Dataset entries
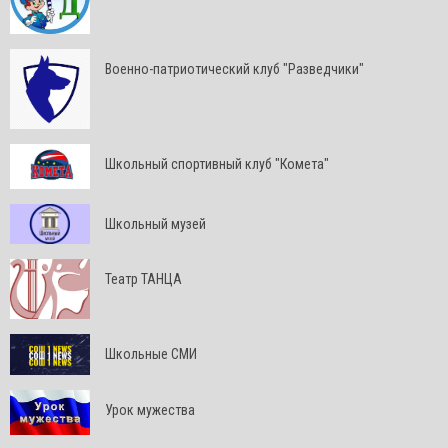
Военно-патриотический клуб "Разведчики"
Школьный спортивный клуб "Комета"
Школьный музей
Театр ТАНЦА
Школьные СМИ
Урок мужества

### ACTION ITEM
Set every entry down again exactly as written, and omit the images.

### WRITTEN REPLY
Военно-патриотический клуб "Разведчики"
Школьный спортивный клуб "Комета"
Школьный музей
Театр ТАНЦА
Школьные СМИ
Урок мужества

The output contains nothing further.